··· Material for this exercise

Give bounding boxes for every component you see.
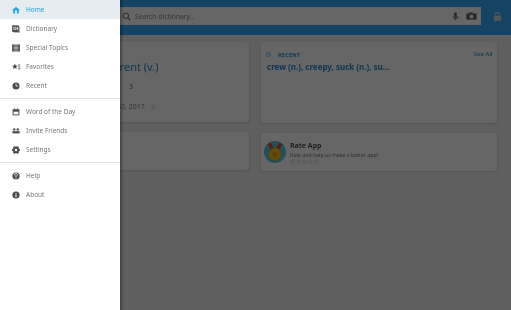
button[interactable]: Recent (0, 76, 120, 95)
staticText: Home (26, 5, 45, 14)
staticText: RECENT (278, 51, 301, 58)
button[interactable]: Account (488, 7, 506, 25)
staticText: Search dictionary.. (135, 12, 194, 21)
button[interactable]: Dictionary (0, 19, 120, 38)
button[interactable]: RECENT (261, 42, 497, 123)
staticText: crew (n.), creepy, suck (n.), su... (267, 61, 390, 72)
staticText: Special Topics (26, 43, 69, 52)
button[interactable]: About (0, 185, 120, 204)
staticText: Invite Friends (26, 126, 68, 135)
staticText: Favorites (26, 62, 54, 71)
button[interactable]: Search dictionary.. (117, 7, 481, 25)
button[interactable]: Voice search (449, 10, 462, 23)
staticText: Settings (26, 145, 51, 154)
staticText: Jan 30, 2017 (105, 102, 145, 112)
staticText: Dictionary (26, 24, 58, 33)
button[interactable]: Settings (0, 140, 120, 159)
staticText: See All (474, 50, 493, 58)
button[interactable]: Home (0, 0, 120, 19)
staticText: Help (26, 171, 41, 180)
button[interactable]: Invite Friends (0, 121, 120, 140)
button[interactable]: current (v.) (13, 42, 249, 122)
staticText: 3 (129, 82, 134, 92)
button[interactable]: Rate App (261, 133, 497, 171)
button[interactable]: Camera search (465, 10, 478, 23)
button[interactable]: Special Topics (0, 38, 120, 57)
staticText: Rate App (290, 141, 322, 151)
staticText: current (v.) (103, 59, 159, 74)
button[interactable]: Word of the Day (0, 102, 120, 121)
staticText: About (26, 190, 45, 199)
button[interactable]: Favorites (0, 57, 120, 76)
button[interactable]: See All (474, 50, 493, 58)
button[interactable] (13, 132, 249, 170)
staticText: Rate and help us make a better app! (290, 151, 379, 158)
button[interactable]: Help (0, 166, 120, 185)
staticText: Recent (26, 81, 47, 90)
staticText: Word of the Day (26, 107, 76, 116)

······

**What is being asked**
Go through the data and copy every line that includes "current".

**Expected output**
button[interactable]: current (v.) (13, 42, 249, 122)
staticText: current (v.) (103, 59, 159, 74)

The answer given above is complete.